What I got instead was a full-blown NLP workshop conducted inside an abandoned office building designed by anxiety itself.
And honestly?
I loved every bizarre fluorescent-lit minute of it.
First things first: this is not your regular popcorn horror where a ghost appears every 11 minutes because the screenplay has EMI obligations.
Backrooms operates on atmosphere, perception, discomfort, symbolism, and psychological immersion.
The film beautifully explores the mind like a labyrinth of compartments. Every corridor feels like a suppressed memory. Every looping hallway resembles those mental patterns we keep revisiting despite promising ourselves, “Bas, from Monday new mindset.”
As someone fascinated by NLP and reframing, I found the metaphors deliciously unsettling. The film practically whispers:
“What if the real maze is not the building… but your own subconscious running background applications since childhood?”
Now coming to the biggest surprise: Kane Parsons.
This young director enters cinema the way Vaibhav Suryavanshi walked into IPL cricket. No nervousness. No overthinking. Just casually hitting cinematic sixes into the psychological upper deck as if he’s been directing for 30 years.
The confidence is staggering.
He doesn’t spoon-feed the audience.
He traps them. Politely.
The camera work deserves special applause. It instantly reminded me of The Blair Witch Project, where the lens stops behaving like a camera and starts behaving like your own eyes. At several moments, I genuinely forgot I was “watching” a film. My eyes had unofficially resigned and outsourced their duties to the cinematographer.
That immersive.
And the BGM?
Brilliantly eerie.
Not loud. Not manipulative. Just a constant unsettling hum floating around your brain like an unfinished thought during insomnia at 2:47 AM.
The sound design doesn’t scream.
It stalks.
What fascinated me most was how ordinary everything looked. Yellow walls. Empty rooms. Endless carpets. Corporate-looking spaces so generic they resemble the waiting area of every government office where hope goes to renew itself annually.
Yet somehow, the film converts familiarity into terror.
That’s artistry.
Also loved how the movie avoids unnecessary exposition. Modern cinema often behaves like that overenthusiastic relative who explains the punchline before finishing the joke. Backrooms trusts the audience to feel rather than merely understand.
Refreshing.
Calling this movie “horror” is honestly inaccurate.

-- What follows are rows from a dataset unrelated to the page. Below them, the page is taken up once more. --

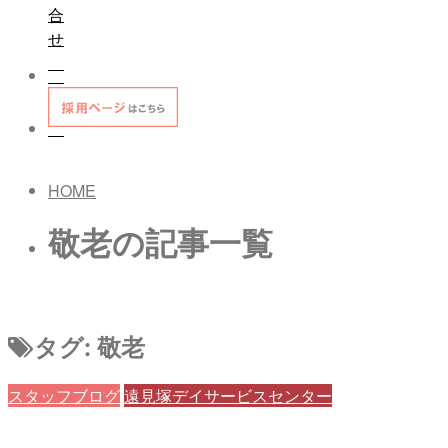
合
せ
HOME
敬老の記事一覧
タグ:
敬老
スタッフブログ
遠見塚デイサービスセンター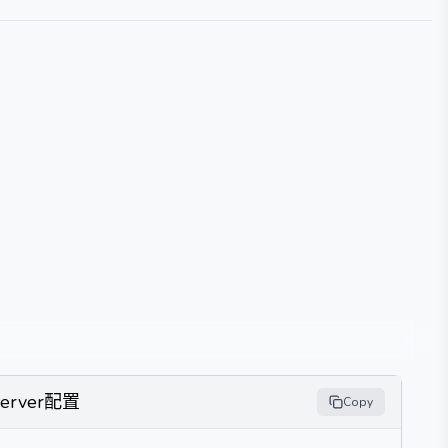
Server配置
Copy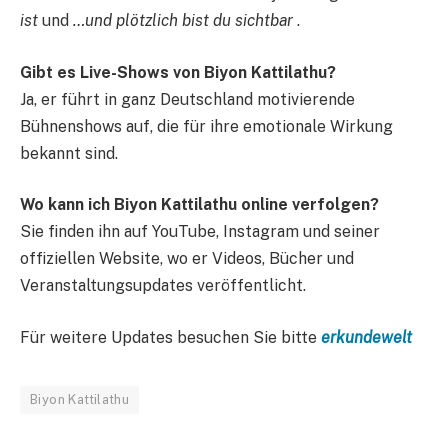
ist
und
…und plötzlich bist du sichtbar
.
Gibt es Live-Shows von Biyon Kattilathu?
Ja, er führt in ganz Deutschland motivierende
Bühnenshows auf, die für ihre emotionale Wirkung
bekannt sind.
Wo kann ich Biyon Kattilathu online verfolgen?
Sie finden ihn auf YouTube, Instagram und seiner
offiziellen Website, wo er Videos, Bücher und
Veranstaltungsupdates veröffentlicht.
Für weitere Updates besuchen Sie bitte
erkundewelt
Biyon Kattilathu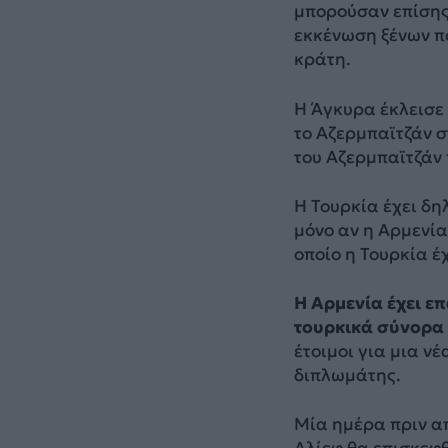
μπορούσαν επίσης
εκκένωση ξένων πολ
κράτη.
Η Άγκυρα έκλεισε 
το Αζερμπαϊτζάν 
του Αζερμπαϊτζάν 
Η Τουρκία έχει δη
μόνο αν η Αρμενία
οποίο η Τουρκία έ
Η Αρμενία έχει επ
τουρκικά σύνορα 
έτοιμοι για μια ν
διπλωμάτης.
Μία ημέρα πριν απ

This is psychological architecture.
A cinematic maze.
A subconscious escape room with fluorescent lighting.
Some viewers may complain:
“Nothing happens.”
Exactly.
That’s the genius.
The film slowly hypnotises you into confronting emptiness, repetition, perception, and identity. By the end, you don’t feel scared of monsters.
You feel scared of hallways.
And frankly, after watching this film, even walking into an empty office corridor feels like entering Level 3 of my unresolved emotions.